"I heard some people talking about going in to get tickets. So I thought
I had better get a ticket.
"But they didn't have any. They were all gone.
"When I came out I was almost crying. Then a smiling man outside stepped up to me and said he had tickets and he'd let me have one for ten dollars. I was so glad he had them! Ten dollars seemed a good deal—but I didn't think much about it.
"Then I had my ticket and just two dollars left.
"But that night at the opera I didn't know whether I had two dollars, or no dollars, or a thousand dollars. At first I was frightened because everybody but me had on such beautiful clothes. But soon I was too crazy about their clothes to care—and then after the music began—
"Oh, Katie! Suppose you'd always dreamed of something and never been able to catch up with it. Suppose you'd not even been able to really dream it, but just dream that it was, and then suppose it all came—No, I can't tell you. You'd have to have lived in Centralia—and been a minister's daughter.

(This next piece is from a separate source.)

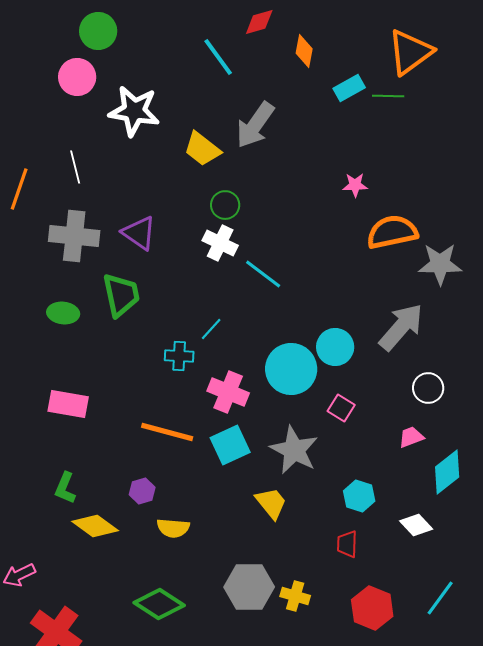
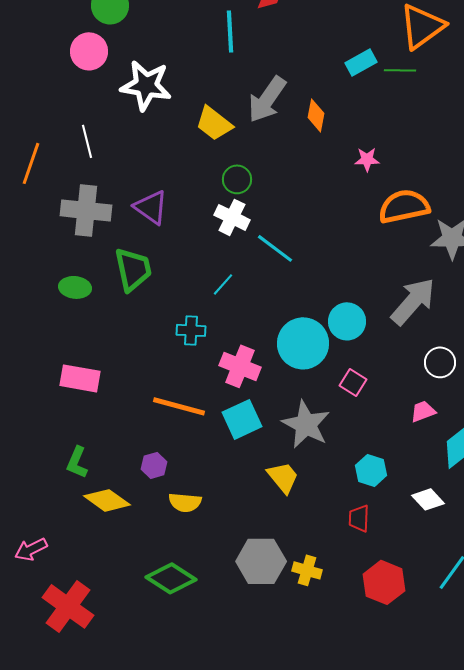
orange diamond: (304, 51) -> (316, 115), moved
cyan line: (218, 57) -> (230, 31), turned 33
cyan line: (211, 329) -> (223, 284), moved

"My heart sang more beautifully than the singers sang. 'Now you have found it! Now you have found it!' my heart kept singing.
"When all the other people left I left too—in a dream. For it had passed into a dream—into a beautiful dream that was going to shelter it for me forever.
"I stood around watching the beautiful people getting into their carriages. And I couldn't make myself believe that it was in the same world with Centralia.
"Then after a while it occurred to me that all those people were going home. Everybody was going home.